CURTAINCALL: THE MONSOON STAGE
The National Academy of Performing Arts’ (Napa) month-long theatre festival that concluded last week brought certain realisations to one’s mind. The most significant of these was that an off-season festival remains logistically possible despite heavy monsoon rains that have a tendency to make everything else grind to a halt in Karachi.
Aptly titled Jashan Sawan Ka (A Celebration of the Monsoon), four plays were presented each weekend, with Thursdays reserved for media previews. Some truly uniquely experimental, adapted and musical works were showcased during the festival.
Napa alumnus Fawad Khan directed the first play of the festival titled Lights Out, about a couple that hears a woman’s screams from afar and wonders what to do about it, in an intense dramatisation of fear and apathy towards pain and misery.
The second play, Heer Project, directed by Zain Ahmed, was an interesting experimentation in the genres of the performing arts — dance, theatre and music — along with poetry, to enforce various messages regarding women’s issues. It was performed entirely from women’s perspectives.
Napa’s recently concluded off-season theatre festival once again drove home Napa’s contribution to the arts and to society
The third play, Dead End, directed by Sunil Shankar, was a stark characterisation of the cut-throat market forces that trivialise human engagement and existence. Uzma Sabeen’s Pooja was the final play, a musical tale of two princes who fall in love with the same girl!
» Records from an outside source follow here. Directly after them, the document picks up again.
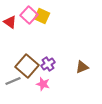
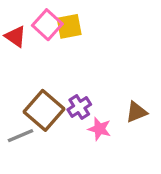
yellow square: (42, 16) -> (69, 26), turned -35
pink star: (43, 84) -> (99, 129), moved

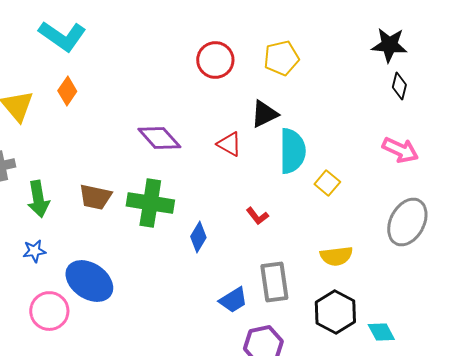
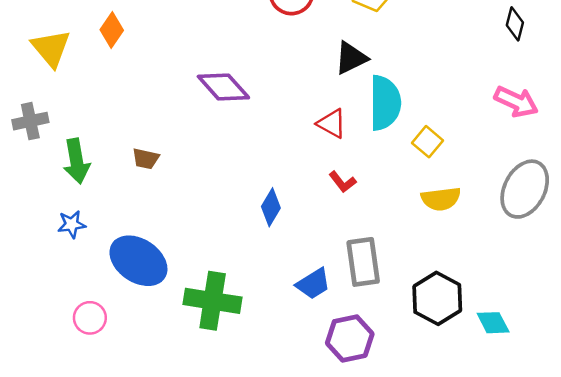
red triangle: (229, 144) -> (332, 123), moved
brown trapezoid: (95, 197) -> (146, 159), size x0.7
green cross: (150, 203) -> (213, 301), moved
yellow semicircle: (336, 256) -> (441, 199), moved
pink circle: (49, 311) -> (90, 318), moved, size x0.7

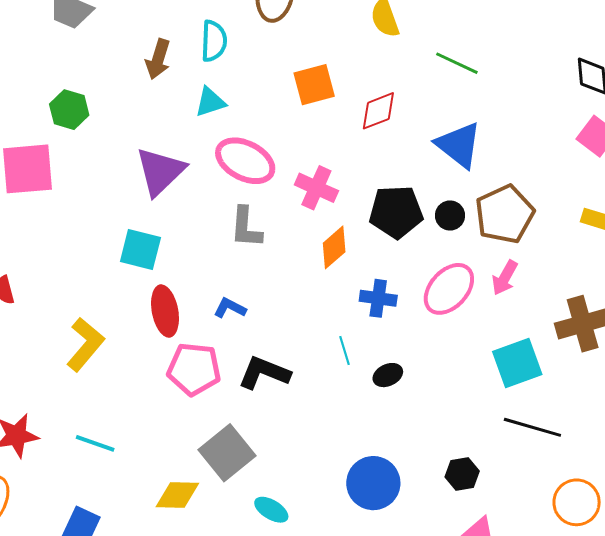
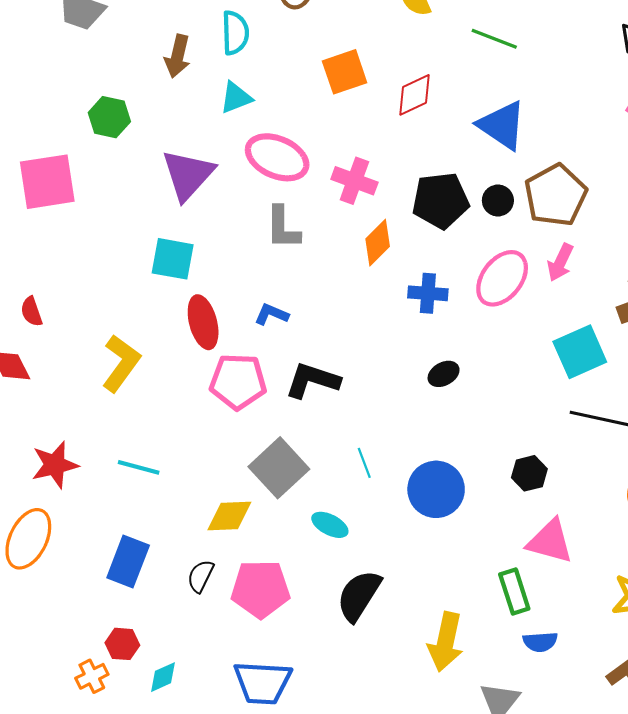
green hexagon: (69, 110) -> (109, 117), moved
cyan line: (345, 350) -> (364, 463), moved

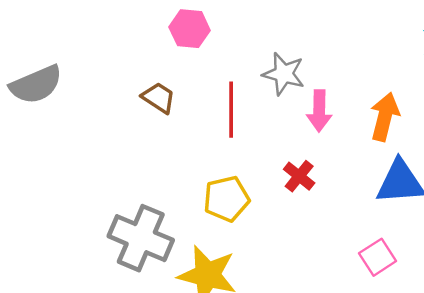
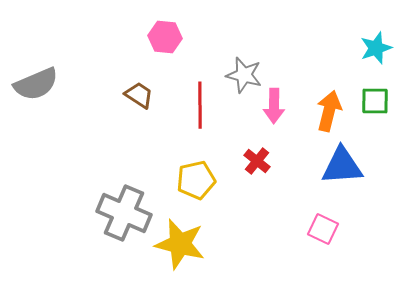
pink square: (378, 257) -> (323, 229), turned -32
Napa director and teacher Uzma Sabeen typified the audience reaction, expressing pleasure at the experience which provided her a break from children’s theatre. “Many acquaintances came to see the plays and the people in the audience brought along their relatives who were visiting from abroad,” she says. “This aspect was particularly interesting for me.”
Napa Festival Director Zain Ahmed points out that there hadn’t been any theatre activity since the beginning of the year. “So the team decided to test the waters by running an off-season festival, which defied the normal practice of organising such festivals when the weather is more pleasant — from November to March,” he said. “This is the time of year when people are usually away vacationing.”
But it turned out in favour of Napa in the end. The crowds showed up at the 200-seat Repertory Theatre in droves, packed to capacity almost every night. “Some nights we had more than 200 people who couldn’t find seats and had to sit on the floor,” says Zain.